Non-linear Trajectories of Human Immune Ageing Associated with Long Term Survival
Wednesday, June 25, 2025
2:05pm - 2:20pm East Coast USA Time
Location: Salons H-K
Edoardo Fiorillo – Istituto di Ricerca Genetica e Biomedica (IRGB); Valeria Orrù – Istituto di Ricerca Genetica e Biomedica (IRGB); Maristella Steri – Istituto di Ricerca Genetica e Biomedica (IRGB); Michele Marongiu – Istituto di Ricerca Genetica e Biomedica (IRGB); Mauro Pala – Istituto di Ricerca Genetica e Biomedica (IRGB); Daniel Griffiths – University of Cambridge; Giulia Manferrari – University of Cambridge; Holly Davage – University of Cambridge; Plamena Naydenova – University of Cambridge; Tim Birkle – University of Cambridge; Oliver Knight – University of Cambridge; Rachel Bashford-Rogers – University of Cambridge; Tim Waterboer – German Cancer Research Center (DKFZ); Paul Lyons – University of Cambridge; Margarete Fabre – University of Cambridge; George Vassiliou – University of Cambridge; John Todd – Oxford University; Kenneth Smith – University of Cambridge; David Schlessinger – National Institute on Ageing; Francesco Cucca – Istituto di Ricerca Genetica e Biomedica (IRGB); Eoin McKinney – University of Cambridge
Cambridge University Melbourne, Victoria, Australia
Abstract Text: Ageing is associated with increasing immune dysfunction, characterised by limited protective responses and persistent low grade inflammation. Our understanding of changes that occur and which may be adaptive or harmful remains limited. Here we quantify multiple immune traits in 10 data modalities across 6,748 individuals aged 18-107 using a total of 24,509 cross-sectional and longitudinal samples. We find highly stereotyped, non-linear changes with a consistent inflection point around 70 years of age. We applied a machine learning model to the integrated dataset to learn and independently validate 13 latent normative trajectories in the data, 12 of which vary with age. We show for two trajectories that an individual’s 'immune age’, defined as their individual deviation from the population trajectory, is associated with long term mortality independent of age, sex or comorbidity with hazard ratios greater than those seen for cancer or sex and similar to that of cardiovascular disease.
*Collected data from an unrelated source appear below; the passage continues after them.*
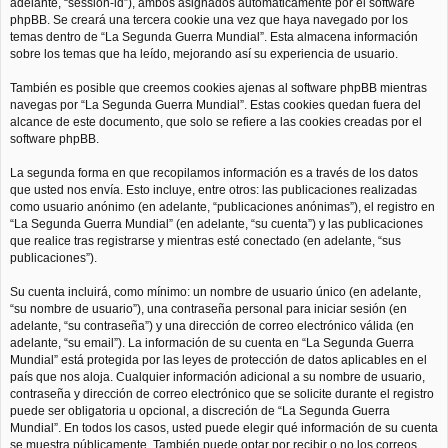
adelante, “session-id”), ambos asignados automáticamente por el software
phpBB. Se creará una tercera cookie una vez que haya navegado por los
temas dentro de “La Segunda Guerra Mundial”. Esta almacena información
sobre los temas que ha leído, mejorando así su experiencia de usuario.
También es posible que creemos cookies ajenas al software phpBB mientras
navegas por “La Segunda Guerra Mundial”. Estas cookies quedan fuera del
alcance de este documento, que solo se refiere a las cookies creadas por el
software phpBB.
La segunda forma en que recopilamos información es a través de los datos
que usted nos envía. Esto incluye, entre otros: las publicaciones realizadas
como usuario anónimo (en adelante, “publicaciones anónimas”), el registro en
“La Segunda Guerra Mundial” (en adelante, “su cuenta”) y las publicaciones
que realice tras registrarse y mientras esté conectado (en adelante, “sus
publicaciones”).
Su cuenta incluirá, como mínimo: un nombre de usuario único (en adelante,
“su nombre de usuario”), una contraseña personal para iniciar sesión (en
adelante, “su contraseña”) y una dirección de correo electrónico válida (en
adelante, “su email”). La información de su cuenta en “La Segunda Guerra
Mundial” está protegida por las leyes de protección de datos aplicables en el
país que nos aloja. Cualquier información adicional a su nombre de usuario,
contraseña y dirección de correo electrónico que se solicite durante el registro
puede ser obligatoria u opcional, a discreción de “La Segunda Guerra
Mundial”. En todos los casos, usted puede elegir qué información de su cuenta
se muestra públicamente. También puede optar por recibir o no los correos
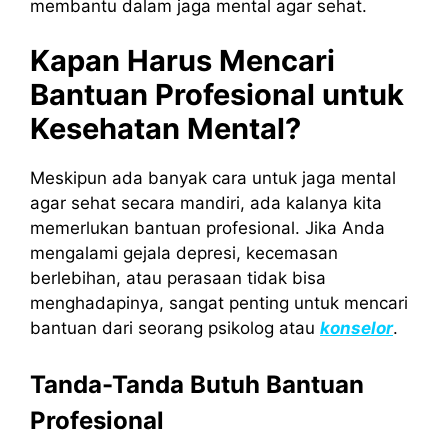
membantu dalam jaga mental agar sehat.
Kapan Harus Mencari
Bantuan Profesional untuk
Kesehatan Mental?
Meskipun ada banyak cara untuk jaga mental
agar sehat secara mandiri, ada kalanya kita
memerlukan bantuan profesional. Jika Anda
mengalami gejala depresi, kecemasan
berlebihan, atau perasaan tidak bisa
menghadapinya, sangat penting untuk mencari
bantuan dari seorang psikolog atau
konselor
.
Tanda-Tanda Butuh Bantuan
Profesional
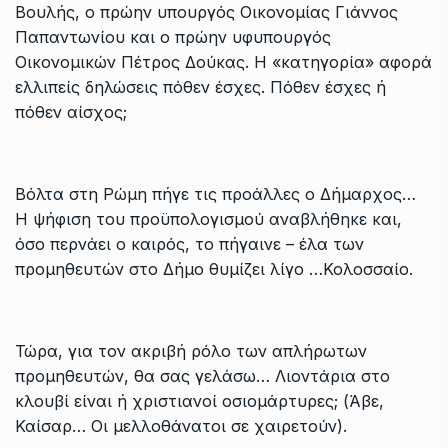
Βουλής, ο πρώην υπουργός Οικονομίας Γιάννος
Παπαντωνίου και ο πρώην υφυπουργός
Οικονομικών Πέτρος Δούκας. Η «κατηγορία» αφορά
ελλιπείς δηλώσεις πόθεν έσχες. Πόθεν έσχες ή
πόθεν αίσχος;
Βόλτα στη Ρώμη πήγε τις προάλλες ο Δήμαρχος…
Η ψήφιση του προϋπολογισμού αναβλήθηκε και,
όσο περνάει ο καιρός, το πήγαινε – έλα των
προμηθευτών στο Δήμο θυμίζει λίγο …Κολοσσαίο.
Τώρα, για τον ακριβή ρόλο των απλήρωτων
προμηθευτών, θα σας γελάσω… Λιοντάρια στο
κλουβί είναι ή χριστιανοί οσιομάρτυρες; (Άβε,
Καίσαρ… Οι μελλοθάνατοι σε χαιρετούν).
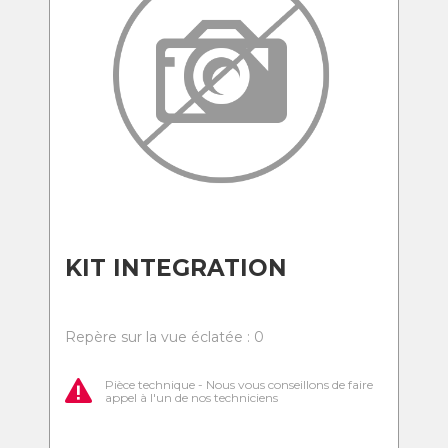
KIT INTEGRATION
Repère sur la vue éclatée : 0
Pièce technique - Nous vous conseillons de faire
appel à l'un de nos techniciens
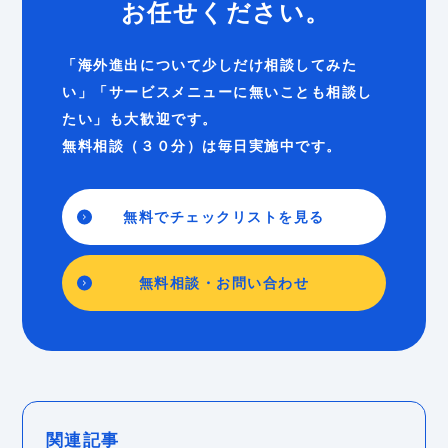
お任せください。
「海外進出について少しだけ相談してみた
い」「サービスメニューに無いことも相談し
たい」も大歓迎です。
無料相談（３０分）は毎日実施中です。
無料でチェックリストを見る
無料相談・お問い合わせ
関連記事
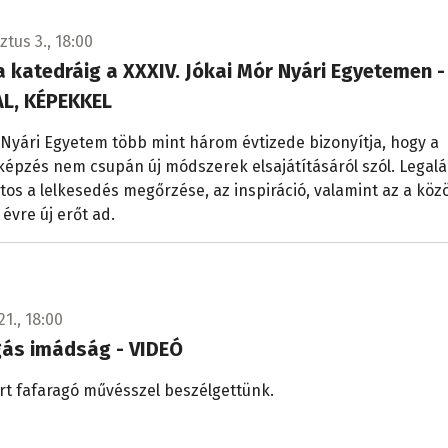
tus 3., 18:00
a katedráig a XXXIV. Jókai Mór Nyári Egyetemen -
L, KÉPEKKEL
 Nyári Egyetem több mint három évtizede bizonyítja, hogy a
épzés nem csupán új módszerek elsajátításáról szól. Legal
tos a lelkesedés megőrzése, az inspiráció, valamint az a köz
 évre új erőt ad.
21., 18:00
gás imádság - VIDEÓ
rt fafaragó művésszel beszélgettünk.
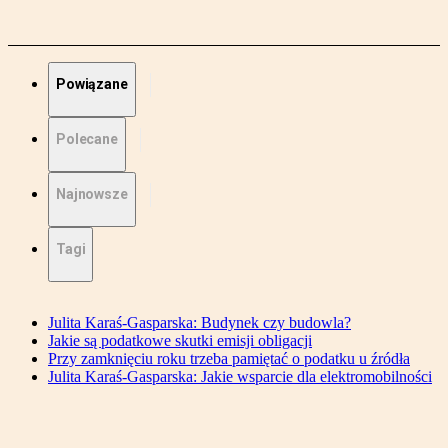
Powiązane
Polecane
Najnowsze
Tagi
Julita Karaś-Gasparska: Budynek czy budowla?
Jakie są podatkowe skutki emisji obligacji
Przy zamknięciu roku trzeba pamiętać o podatku u źródła
Julita Karaś-Gasparska: Jakie wsparcie dla elektromobilności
Interpretation of features defining immune age trajectories indicated that precipitous contraction of the naïve B cell compartment, increased IgM+ memory differentiation and IgA+ class switch recombination were strongly associated with shorter survival. In contrast, development of poly-autoreactivity in the absence of clinical autoimmunity appears adaptive, associating with higher survival rates. Our findings systematically characterise non-linear trajectories of human immune ageing and give fundamental insights into the interacting mechanisms associated.